I may say that the provisions that his Honour was dealing with were very similar to the present provisions.  That is some authority against Mr Beach's submission, but one then sees what the Legislature did in response to that decision.  The Legislature amended the Administrative Law Act and substituted s.4(4) in that Act.  If one looks at that, one immediately sees that the Legislature has recognised that the Administrative Law Act can apply to a decision of VCAT, and accordingly one would be hard pressed to submit that the Legislature excluded all other avenues other than that provided by s.148. However, it is unnecessary for me to finally decide whether or not the appeal is the only available means. I must say that, based upon the simple proposition that one would have to see an express statement excluding the common law the court should not exclude a well established common law jurisdiction in the absence of a clear intention. I would not at this stage - and this is only a provisional view - accept that the other avenues are not open.
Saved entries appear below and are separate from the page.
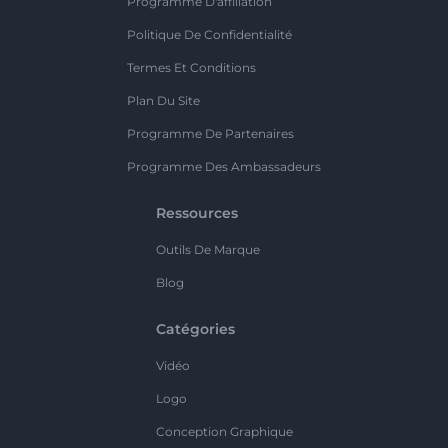
Programme D'affiliation
Politique De Confidentialité
Termes Et Conditions
Plan Du Site
Programme De Partenaires
Programme Des Ambassadeurs
Ressources
Outils De Marque
Blog
Catégories
Vidéo
Logo
Conception Graphique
That is not essential to my decision.

  1. In the end, I make an order that the plaintiff's originating motion be dismissed.  The general rule in most litigation is that the losing party should pay he successful party's costs unless special circumstances are demonstrated.  Mr Richards has not referred to any special circumstances, and quite frankly I cannot think of any.  Accordingly it would be appropriate that Mr Richards pay the second defendant's costs of the proceeding.

  1. I order:

1.That the plaintiff's proceeding be dismissed.

2.That the plaintiff pay the second defendant's costs of the proceeding.